Douglass University was named after Frederick Douglass, and was founded by Benjamin F. Bowles for African American students in the fall of 1926. It was temporarily located at 4346 Enright Avenue but moved months later to 2803 Pine Street, St, Louis. Attorney Freeman L. Martin served as the first vice chairman and dean of the law school. The first classes were held in January 1927, and focused exclusively on law, serving only 8 students.

At the time of the university’s founding, no other college in St. Louis County admitted black students. The first university in the state of Missouri allowing black students to attend was Lincoln University (founded in 1866), which was followed by Douglass University. It was also only one of two schools in the United States offering full law degrees to black students. None of the 24 faculty received wages when the university opened.
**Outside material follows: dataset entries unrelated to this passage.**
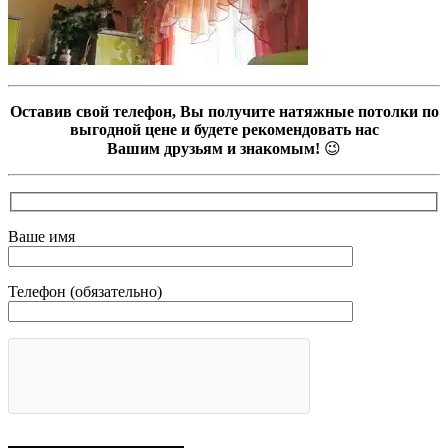
Оставив свой телефон, Вы получите натяжные потолки по
выгодной цене и будете рекомендовать нас
Вашим друзьям и знакомым!
😉
Ваше имя
Телефон (обязательно)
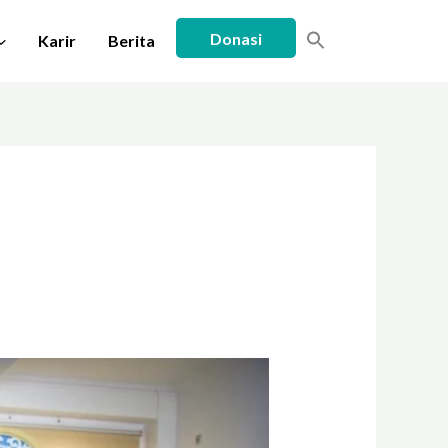
Donasi
Karir
Berita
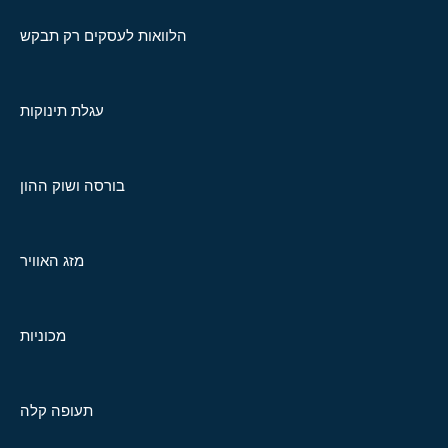
הלוואות לעסקים רק תבקש
עגלת תינוקות
בורסה ושוק ההון
מזג האוויר
מכוניות
תעופה קלה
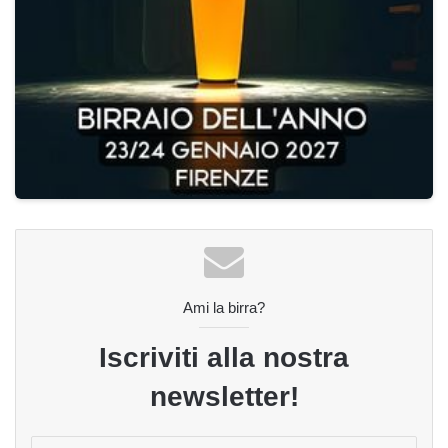
Ami la birra?
Iscriviti alla nostra
newsletter!
Inserisci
The faculty of the school was mostly made up of teachers from the local public school system. In 1928, the second year of operation, the university added departments in theology, business, and music and had increased enrollment to 37 students. The college was later moved to 4300 West Belle Place, St. Louis.

Bowles had led the school until his health declined in the late 1920s. In 1934, Herman Dreer re-opened Douglass University in a temporary location at 1042 Grand Blvd. and moved a year later to 3626 Finney Avenue, St. Louis. By 1937, the university had 54 enrolled students. It was the Great Depression and the school struggled with their financial situation. By June 1942, the school had closed. In 1943, Dreer re-opened Douglass University again.